Hi i have two datasets which represent to different groups:
student_details <- c("John", "Henrick", "Maria", "Lucas", "Ali")
student_class <- c("High School", "College", "Preschool", "High School", "college")
df1 <- data.frame(student_details, student_class)
#another dataframe
Student_details<-c("Bracy","Evin")
Student_class<-c("High school","College")
Student_rank<-c("A","A ")
df2<-data.frame(Student_class,Student_details,Student_rank)
df2
I need to rbind df1 and df2 even though the lenght is unequal and make a third column in the final called "dataset" which indicates which dataset it is from:
CodePudding user response:
I am assuming your column name student_details,student_class is same across data frame. You can use bind_rows which is more flexible than rbind. It will create NA values.
student_details <- c("John", "Henrick", "Maria", "Lucas", "Ali")
student_class <- c("High School", "College", "Preschool", "High School", "college")
df1 <- data.frame(student_details, student_class)
student_details<-c("Bracy","Evin")
student_class<-c("High school","College")
student_rank<-c("A","A ")
df2<-data.frame(student_details,student_class,student_rank)
library(dplyr)
df_full<-bind_rows(df1,df2)
CodePudding user response:
You can use the rbindlist()
function from the data.table
package to accomplish this.
It is important that the column names are the same in both dataframes, as you want to bind by column name.
#convert uppercase letters in column names to lower case.

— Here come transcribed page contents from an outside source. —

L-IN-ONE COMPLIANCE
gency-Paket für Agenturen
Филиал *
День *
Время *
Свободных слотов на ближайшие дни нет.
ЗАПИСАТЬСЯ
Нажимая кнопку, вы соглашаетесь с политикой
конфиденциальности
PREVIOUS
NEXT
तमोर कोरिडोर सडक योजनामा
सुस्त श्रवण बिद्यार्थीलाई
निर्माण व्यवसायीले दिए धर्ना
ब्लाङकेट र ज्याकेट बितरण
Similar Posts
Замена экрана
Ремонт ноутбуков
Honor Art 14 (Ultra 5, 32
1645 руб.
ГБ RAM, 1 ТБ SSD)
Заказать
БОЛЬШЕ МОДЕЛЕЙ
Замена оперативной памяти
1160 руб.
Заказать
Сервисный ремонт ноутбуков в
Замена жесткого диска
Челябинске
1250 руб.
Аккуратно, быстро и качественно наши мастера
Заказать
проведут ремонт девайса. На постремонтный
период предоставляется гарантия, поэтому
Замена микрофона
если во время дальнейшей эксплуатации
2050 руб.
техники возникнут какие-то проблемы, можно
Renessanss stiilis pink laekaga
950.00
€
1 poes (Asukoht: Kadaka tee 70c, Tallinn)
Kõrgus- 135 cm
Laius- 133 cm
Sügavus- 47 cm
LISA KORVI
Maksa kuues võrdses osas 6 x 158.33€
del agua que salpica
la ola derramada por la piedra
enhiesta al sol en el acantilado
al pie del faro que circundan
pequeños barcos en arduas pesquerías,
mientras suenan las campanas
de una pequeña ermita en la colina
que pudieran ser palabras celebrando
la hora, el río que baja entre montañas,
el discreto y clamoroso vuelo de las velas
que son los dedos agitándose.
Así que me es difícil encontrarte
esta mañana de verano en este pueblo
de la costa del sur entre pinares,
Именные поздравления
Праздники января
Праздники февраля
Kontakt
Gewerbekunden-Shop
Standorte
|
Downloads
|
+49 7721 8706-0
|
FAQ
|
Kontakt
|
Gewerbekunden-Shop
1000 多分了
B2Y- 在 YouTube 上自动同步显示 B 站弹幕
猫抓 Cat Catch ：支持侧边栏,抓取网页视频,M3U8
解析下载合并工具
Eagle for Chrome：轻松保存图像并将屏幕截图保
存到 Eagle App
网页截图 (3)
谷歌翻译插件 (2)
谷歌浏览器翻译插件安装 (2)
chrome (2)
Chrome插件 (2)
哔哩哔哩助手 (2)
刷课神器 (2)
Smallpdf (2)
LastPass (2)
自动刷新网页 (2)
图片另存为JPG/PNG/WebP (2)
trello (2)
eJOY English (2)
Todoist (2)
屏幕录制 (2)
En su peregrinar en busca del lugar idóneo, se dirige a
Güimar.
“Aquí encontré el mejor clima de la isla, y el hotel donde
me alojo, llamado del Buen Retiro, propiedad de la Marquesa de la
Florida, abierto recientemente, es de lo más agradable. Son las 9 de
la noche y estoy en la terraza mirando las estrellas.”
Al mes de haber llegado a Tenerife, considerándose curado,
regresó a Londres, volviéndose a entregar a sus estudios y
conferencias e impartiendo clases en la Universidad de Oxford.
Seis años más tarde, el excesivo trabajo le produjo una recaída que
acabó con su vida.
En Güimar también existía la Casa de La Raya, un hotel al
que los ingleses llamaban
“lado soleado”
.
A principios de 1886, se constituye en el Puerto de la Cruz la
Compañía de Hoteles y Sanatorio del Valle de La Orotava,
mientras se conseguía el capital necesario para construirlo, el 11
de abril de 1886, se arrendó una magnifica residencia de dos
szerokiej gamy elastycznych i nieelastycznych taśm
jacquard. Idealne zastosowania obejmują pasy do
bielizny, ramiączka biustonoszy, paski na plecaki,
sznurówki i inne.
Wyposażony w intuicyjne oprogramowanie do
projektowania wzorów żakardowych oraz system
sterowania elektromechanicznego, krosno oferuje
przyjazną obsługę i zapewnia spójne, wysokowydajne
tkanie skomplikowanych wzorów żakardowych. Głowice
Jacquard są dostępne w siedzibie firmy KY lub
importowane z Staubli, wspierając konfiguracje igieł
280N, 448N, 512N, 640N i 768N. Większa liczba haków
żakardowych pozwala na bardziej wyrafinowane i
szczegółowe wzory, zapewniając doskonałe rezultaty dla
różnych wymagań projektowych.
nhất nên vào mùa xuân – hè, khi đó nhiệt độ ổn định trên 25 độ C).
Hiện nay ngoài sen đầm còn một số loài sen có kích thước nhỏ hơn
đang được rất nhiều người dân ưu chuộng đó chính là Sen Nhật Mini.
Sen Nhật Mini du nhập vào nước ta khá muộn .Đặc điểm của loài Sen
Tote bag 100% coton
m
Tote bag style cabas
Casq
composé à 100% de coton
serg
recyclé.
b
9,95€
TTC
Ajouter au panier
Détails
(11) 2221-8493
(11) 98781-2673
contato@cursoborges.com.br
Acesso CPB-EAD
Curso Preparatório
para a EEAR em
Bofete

names(df2) <- tolower(names(df2))
Next, bind them together:
library(data.table)
final_df <- rbindlist(list(df1, df2), use.names = T, fill = T, idcol = "dataset")
final_df
Output:
dataset student_details student_class student_rank
1: 1 John High School <NA>
2: 1 Henrick College <NA>
3: 1 Maria Preschool <NA>
4: 1 Lucas High School <NA>
5: 1 Ali college <NA>
6: 2 Bracy High school A
7: 2 Evin College A
CodePudding user response:
With your specific df1
and df2
, we can try merge
from base R
> merge(df1, df2, all = TRUE, sort = FALSE)
student_details student_class student_rank
1 John High School <NA>
2 Henrick College <NA>
3 Maria Preschool <NA>
4 Lucas High School <NA>
5 Ali college <NA>
6 Bracy High school A
7 Evin College A
but the data.table
option using rbindlist
should work in general sense (see answer by @Flap)